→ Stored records
+ + + +

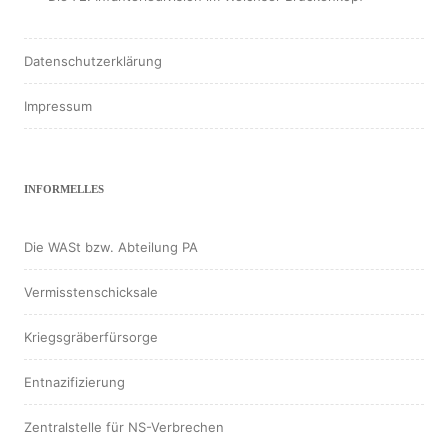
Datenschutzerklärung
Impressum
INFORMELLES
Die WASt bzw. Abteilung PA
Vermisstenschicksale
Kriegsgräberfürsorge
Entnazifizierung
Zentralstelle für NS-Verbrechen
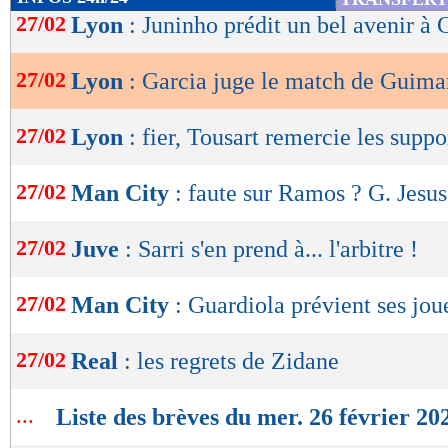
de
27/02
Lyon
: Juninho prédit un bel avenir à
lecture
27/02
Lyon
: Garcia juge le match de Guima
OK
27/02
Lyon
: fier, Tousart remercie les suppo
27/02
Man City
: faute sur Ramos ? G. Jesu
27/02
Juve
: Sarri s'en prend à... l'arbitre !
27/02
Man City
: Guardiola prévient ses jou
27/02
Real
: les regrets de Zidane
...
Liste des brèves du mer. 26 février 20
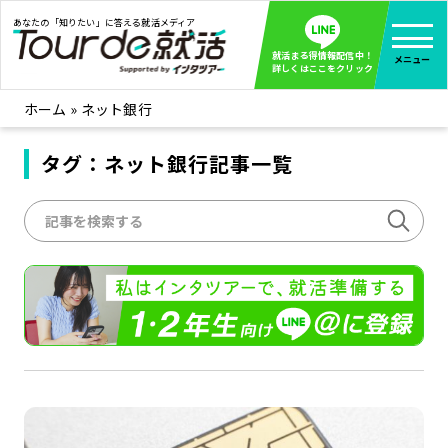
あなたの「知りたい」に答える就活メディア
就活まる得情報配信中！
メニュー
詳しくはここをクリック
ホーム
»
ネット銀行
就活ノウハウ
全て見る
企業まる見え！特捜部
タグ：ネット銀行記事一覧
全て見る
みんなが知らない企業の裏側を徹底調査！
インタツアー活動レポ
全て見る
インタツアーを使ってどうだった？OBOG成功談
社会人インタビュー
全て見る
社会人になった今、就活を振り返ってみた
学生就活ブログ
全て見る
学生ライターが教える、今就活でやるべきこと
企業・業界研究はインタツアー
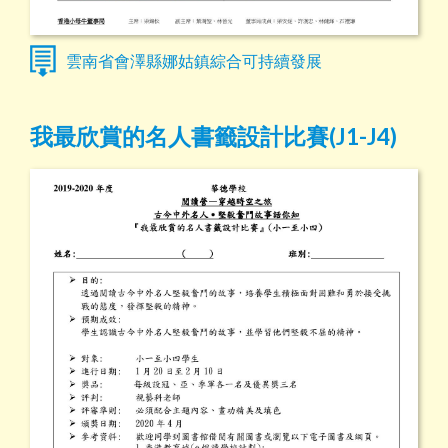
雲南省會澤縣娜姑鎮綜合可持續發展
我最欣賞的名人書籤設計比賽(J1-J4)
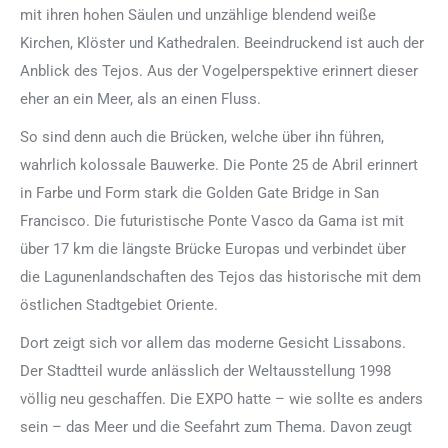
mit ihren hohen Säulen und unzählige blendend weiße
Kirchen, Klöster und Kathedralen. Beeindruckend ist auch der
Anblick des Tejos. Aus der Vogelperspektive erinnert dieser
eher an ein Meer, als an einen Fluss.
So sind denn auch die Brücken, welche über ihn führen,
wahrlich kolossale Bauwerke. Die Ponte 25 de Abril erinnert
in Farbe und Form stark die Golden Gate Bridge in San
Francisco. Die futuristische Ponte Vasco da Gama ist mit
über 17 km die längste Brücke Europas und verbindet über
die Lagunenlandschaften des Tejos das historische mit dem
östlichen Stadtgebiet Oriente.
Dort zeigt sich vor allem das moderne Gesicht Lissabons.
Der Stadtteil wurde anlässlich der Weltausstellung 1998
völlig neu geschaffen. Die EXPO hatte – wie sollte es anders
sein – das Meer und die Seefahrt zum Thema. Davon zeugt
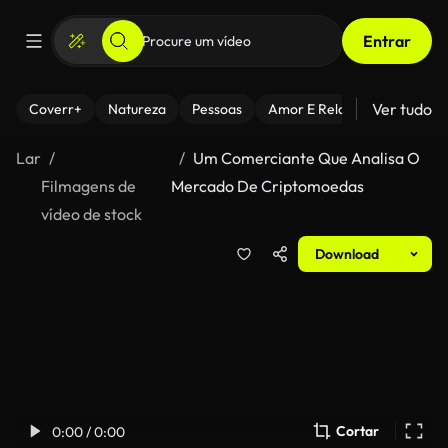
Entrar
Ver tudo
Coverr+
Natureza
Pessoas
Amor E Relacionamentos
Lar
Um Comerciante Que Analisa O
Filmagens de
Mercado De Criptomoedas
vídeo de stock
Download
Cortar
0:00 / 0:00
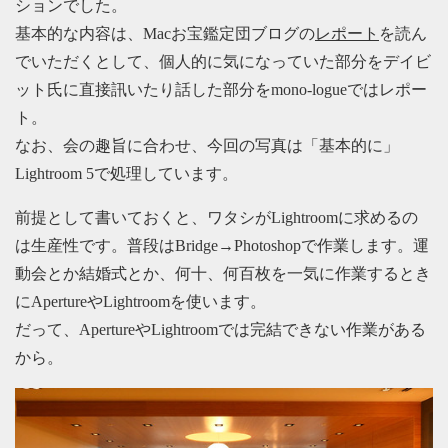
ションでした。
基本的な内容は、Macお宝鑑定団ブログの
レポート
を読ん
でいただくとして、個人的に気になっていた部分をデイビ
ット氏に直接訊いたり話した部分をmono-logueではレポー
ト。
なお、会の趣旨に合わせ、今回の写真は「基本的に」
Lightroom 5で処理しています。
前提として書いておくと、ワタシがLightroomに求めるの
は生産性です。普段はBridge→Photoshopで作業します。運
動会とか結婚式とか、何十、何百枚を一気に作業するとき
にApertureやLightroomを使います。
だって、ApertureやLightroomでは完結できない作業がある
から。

+ + + +

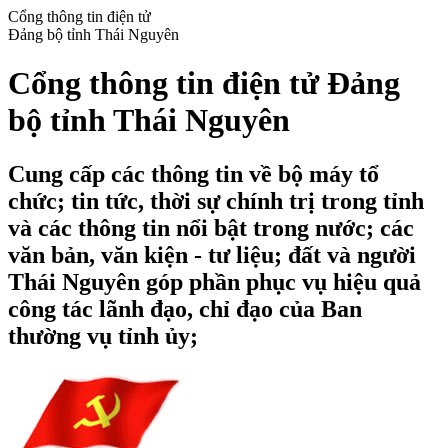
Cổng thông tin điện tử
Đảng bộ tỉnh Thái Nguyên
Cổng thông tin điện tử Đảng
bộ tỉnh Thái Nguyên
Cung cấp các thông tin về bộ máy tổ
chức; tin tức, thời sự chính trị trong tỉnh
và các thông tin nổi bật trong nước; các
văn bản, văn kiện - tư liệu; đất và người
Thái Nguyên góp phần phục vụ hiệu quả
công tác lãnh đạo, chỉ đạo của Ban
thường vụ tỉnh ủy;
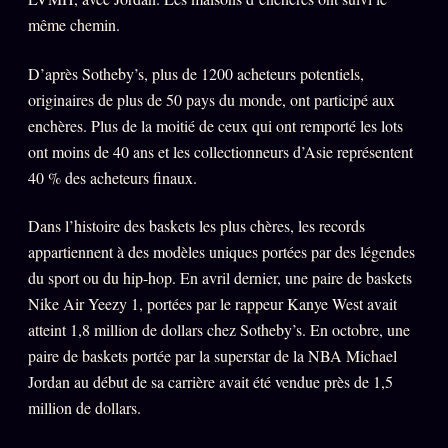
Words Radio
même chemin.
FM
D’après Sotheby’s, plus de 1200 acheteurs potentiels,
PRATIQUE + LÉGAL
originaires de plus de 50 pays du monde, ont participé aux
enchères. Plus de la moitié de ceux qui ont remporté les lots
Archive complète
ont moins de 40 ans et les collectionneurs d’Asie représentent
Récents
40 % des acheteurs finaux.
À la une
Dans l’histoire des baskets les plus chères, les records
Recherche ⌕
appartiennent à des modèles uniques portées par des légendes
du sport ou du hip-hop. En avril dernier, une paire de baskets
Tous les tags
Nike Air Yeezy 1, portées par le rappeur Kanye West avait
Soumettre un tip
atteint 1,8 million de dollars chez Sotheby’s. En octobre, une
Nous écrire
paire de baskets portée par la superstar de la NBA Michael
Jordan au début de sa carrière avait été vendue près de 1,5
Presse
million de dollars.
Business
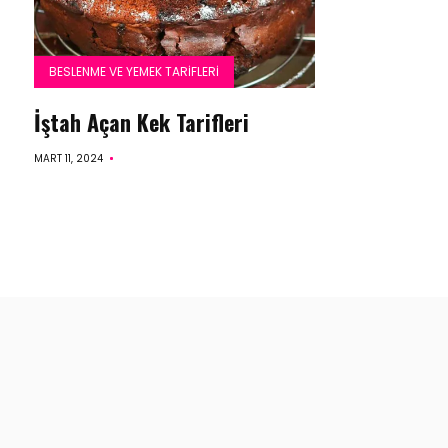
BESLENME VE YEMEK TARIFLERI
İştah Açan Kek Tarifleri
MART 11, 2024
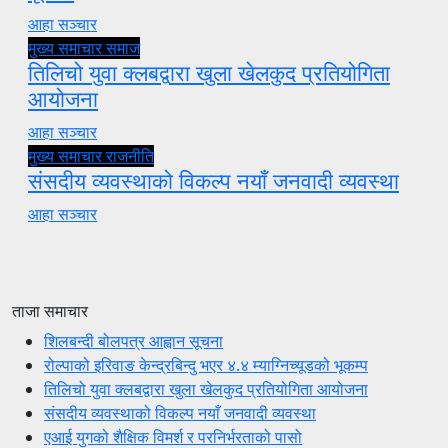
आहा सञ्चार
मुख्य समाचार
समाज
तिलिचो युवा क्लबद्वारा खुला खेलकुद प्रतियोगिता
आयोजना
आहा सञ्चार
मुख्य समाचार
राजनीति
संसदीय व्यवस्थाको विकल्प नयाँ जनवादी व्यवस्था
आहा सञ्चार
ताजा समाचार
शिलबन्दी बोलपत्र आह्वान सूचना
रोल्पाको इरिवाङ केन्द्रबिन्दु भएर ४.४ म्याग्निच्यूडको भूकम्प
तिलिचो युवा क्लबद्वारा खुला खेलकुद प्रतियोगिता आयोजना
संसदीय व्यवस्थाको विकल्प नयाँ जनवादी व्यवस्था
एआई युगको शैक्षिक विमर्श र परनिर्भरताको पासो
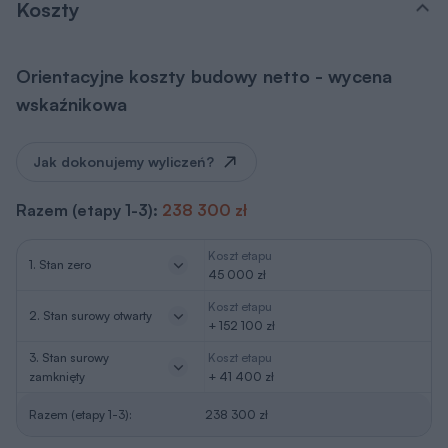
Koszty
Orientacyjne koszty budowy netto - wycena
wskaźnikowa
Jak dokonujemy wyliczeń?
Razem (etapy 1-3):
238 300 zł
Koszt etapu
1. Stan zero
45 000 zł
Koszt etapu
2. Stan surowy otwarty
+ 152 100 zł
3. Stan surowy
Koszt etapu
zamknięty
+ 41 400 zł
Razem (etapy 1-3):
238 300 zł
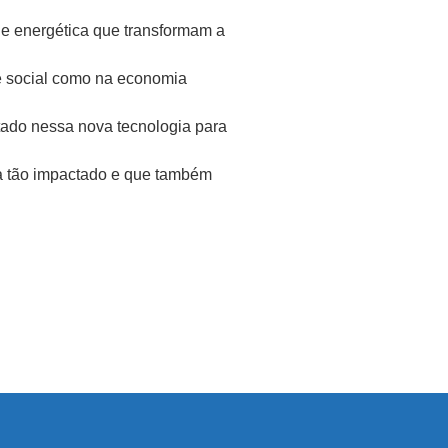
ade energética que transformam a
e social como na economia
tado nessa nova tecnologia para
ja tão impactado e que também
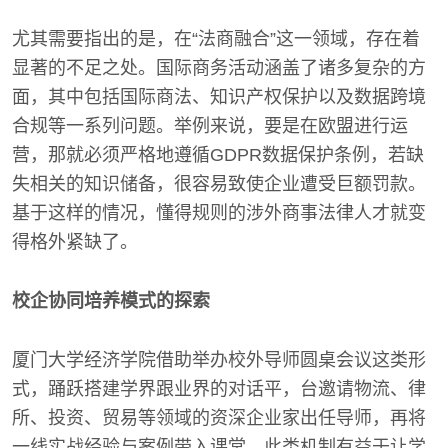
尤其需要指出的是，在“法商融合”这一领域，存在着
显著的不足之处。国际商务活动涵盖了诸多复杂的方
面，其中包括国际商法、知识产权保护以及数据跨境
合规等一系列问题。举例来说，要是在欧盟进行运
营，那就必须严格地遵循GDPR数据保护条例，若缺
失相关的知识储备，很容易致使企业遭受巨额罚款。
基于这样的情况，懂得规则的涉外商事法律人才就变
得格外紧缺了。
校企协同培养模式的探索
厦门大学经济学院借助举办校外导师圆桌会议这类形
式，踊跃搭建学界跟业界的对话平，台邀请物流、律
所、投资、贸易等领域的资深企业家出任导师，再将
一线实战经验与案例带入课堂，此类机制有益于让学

+ + + +

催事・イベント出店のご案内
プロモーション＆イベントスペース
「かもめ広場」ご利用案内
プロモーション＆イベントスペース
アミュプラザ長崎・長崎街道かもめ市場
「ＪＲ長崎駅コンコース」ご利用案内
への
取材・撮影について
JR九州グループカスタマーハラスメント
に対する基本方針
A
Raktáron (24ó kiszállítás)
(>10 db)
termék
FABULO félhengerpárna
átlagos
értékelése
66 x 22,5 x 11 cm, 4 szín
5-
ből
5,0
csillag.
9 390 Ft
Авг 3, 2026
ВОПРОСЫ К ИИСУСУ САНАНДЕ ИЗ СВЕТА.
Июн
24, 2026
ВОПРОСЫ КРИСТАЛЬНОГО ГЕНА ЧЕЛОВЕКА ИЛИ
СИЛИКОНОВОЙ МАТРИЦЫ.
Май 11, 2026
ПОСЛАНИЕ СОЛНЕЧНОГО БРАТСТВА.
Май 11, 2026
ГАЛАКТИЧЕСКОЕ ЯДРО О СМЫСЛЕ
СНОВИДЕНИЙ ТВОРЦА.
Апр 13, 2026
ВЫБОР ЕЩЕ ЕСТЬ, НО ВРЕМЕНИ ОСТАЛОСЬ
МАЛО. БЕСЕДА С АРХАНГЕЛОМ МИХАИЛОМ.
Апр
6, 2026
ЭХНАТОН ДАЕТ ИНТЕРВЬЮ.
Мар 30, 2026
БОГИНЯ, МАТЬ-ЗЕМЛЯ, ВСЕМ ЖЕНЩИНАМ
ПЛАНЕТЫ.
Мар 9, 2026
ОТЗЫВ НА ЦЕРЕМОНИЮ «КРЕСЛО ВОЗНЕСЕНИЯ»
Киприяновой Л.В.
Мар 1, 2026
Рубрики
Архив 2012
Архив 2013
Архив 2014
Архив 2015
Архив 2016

+ + + +

→ TO DO
Starting at the line with "östlichen Stadtgebiet Oriente." in the entries above, write out every line exactly until the line with "vídeo de stock" has been written. Include no pictures and nothing more.

→ RESULT OF THIS EXERCISE
östlichen Stadtgebiet Oriente.
Dort zeigt sich vor allem das moderne Gesicht Lissabons.
Der Stadtteil wurde anlässlich der Weltausstellung 1998
völlig neu geschaffen. Die EXPO hatte – wie sollte es anders
sein – das Meer und die Seefahrt zum Thema. Davon zeugt
Entrar
Ver tudo
Coverr+
Natureza
Pessoas
Amor E Relacionamentos
Lar
Um Comerciante Que Analisa O
Filmagens de
Mercado De Criptomoedas
vídeo de stock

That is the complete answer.